The earliest sign of diabetic kidney disease is an increased excretion of albumin, a protein, in the urine. This is present long before the usual tests that are done in your doctor's office show evidence of kidney disease. Signs that you may have kidney disease are:

  • Weight gain and ankle swelling, leg cramps;
  • You will use the bathroom more at night; 
  • Albumin/protein in the urine;
  • High blood pressure;
  • High levels of blood urea nitrogen and serum creatinine in blood;
  • Less need for insulin or antidiabetic medications;
  • Morning sickness, nausea and vomiting;
  • Weakness, paleness and anemia; or
  • Itching.

How’s your bladder?

Small blood vessels can be injured by diabetes. When the vessels in your kidneys are injured, your kidneys cannot clean your blood properly. Your body will retain more water and salt than it should, which can result in weight gain and ankle swelling. Waste materials will build up in your blood.

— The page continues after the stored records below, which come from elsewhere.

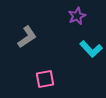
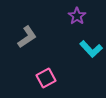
purple star: rotated 12 degrees counterclockwise
pink square: moved 1 px right, 1 px up; rotated 18 degrees counterclockwise
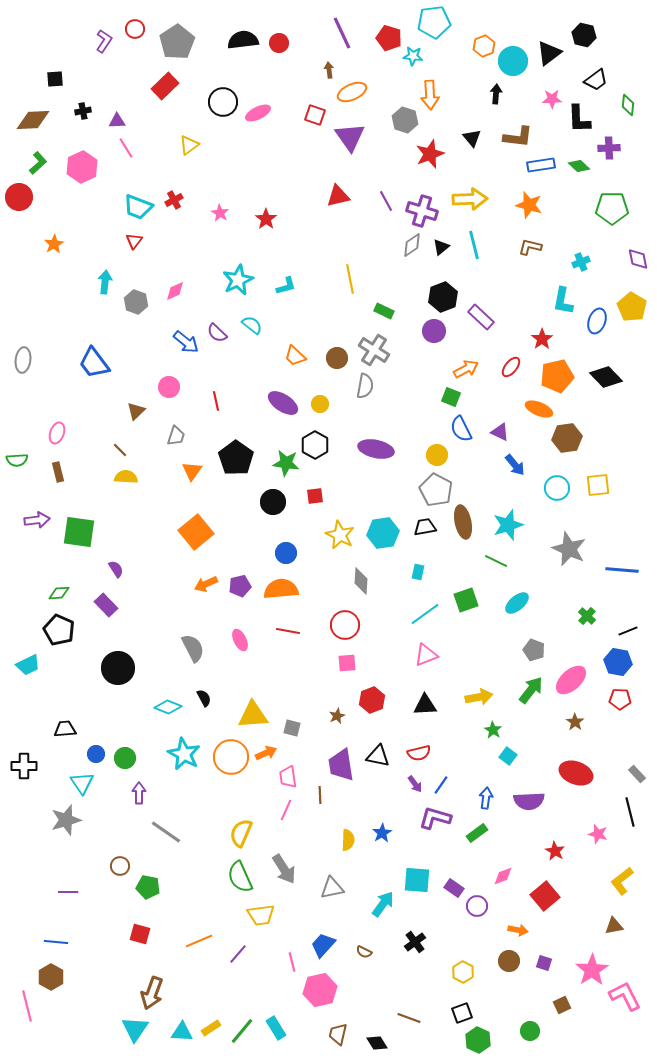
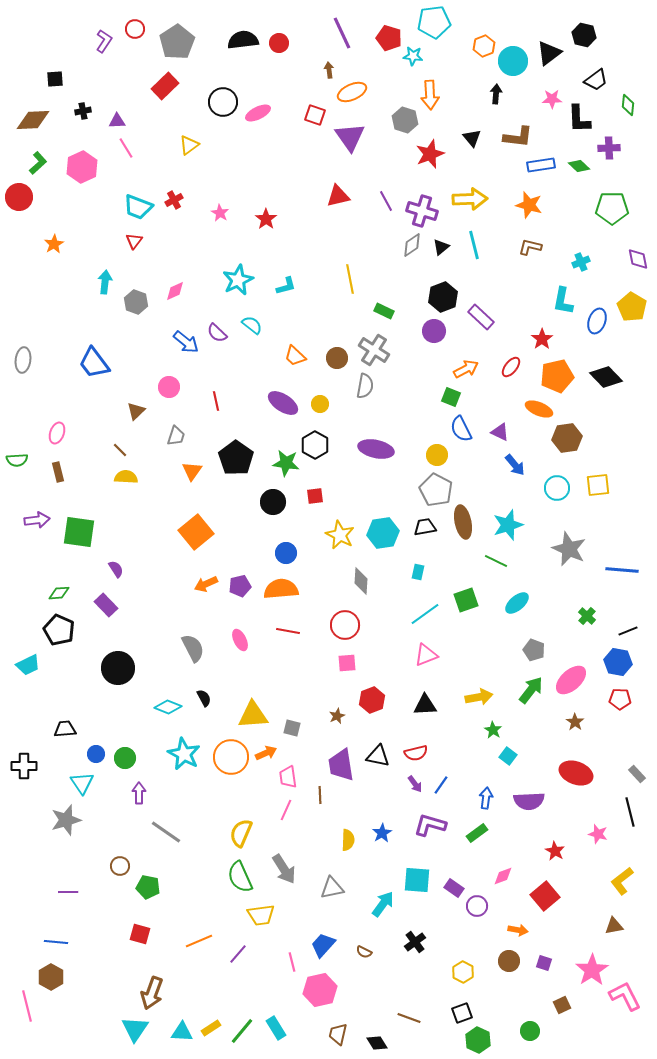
red semicircle at (419, 753): moved 3 px left
purple L-shape at (435, 818): moved 5 px left, 7 px down
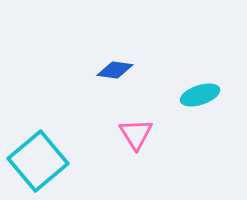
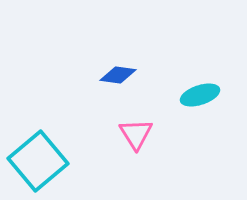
blue diamond: moved 3 px right, 5 px down
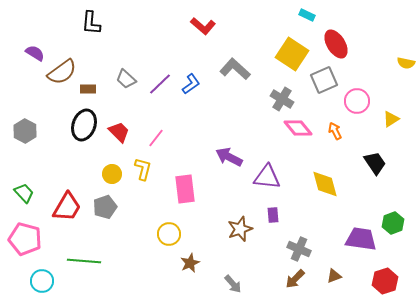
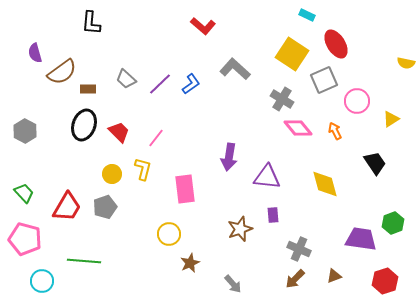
purple semicircle at (35, 53): rotated 138 degrees counterclockwise
purple arrow at (229, 157): rotated 108 degrees counterclockwise
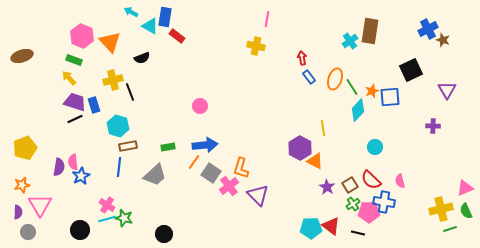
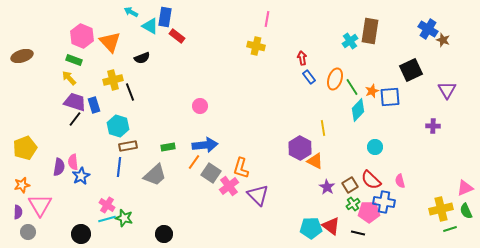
blue cross at (428, 29): rotated 30 degrees counterclockwise
black line at (75, 119): rotated 28 degrees counterclockwise
black circle at (80, 230): moved 1 px right, 4 px down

Diabetes can also cause nerve damage that can sometimes result in difficulty in emptying your bladder. The pressure resulting from your full bladder can back up and injure the kidneys. Also, if urine remains in your bladder too long, you can develop an infection from bacteria in urine with a high sugar level.

What will happen if your kidneys have been damaged?

First, the doctor needs to find out if your diabetes is the reason for kidney damage because there can be other causes. If you have kidney damage, you should:

  • Control your diabetes;
  • Control high blood pressure;
  • Get treatment for urinary tract infections;
  • Correct any problems in your urinary system; and
  • Avoid any medicines that may damage the kidneys (especially over-the-counter pain medications).

Important reminder

If you have T2D speak with your healthcare professional about having your blood, urine and blood pressure checked at least once a year. This will lead to better control of your disease and early treatment of kidney disease. Maintaining control of your diabetes can lower your risk of developing severe kidney disease.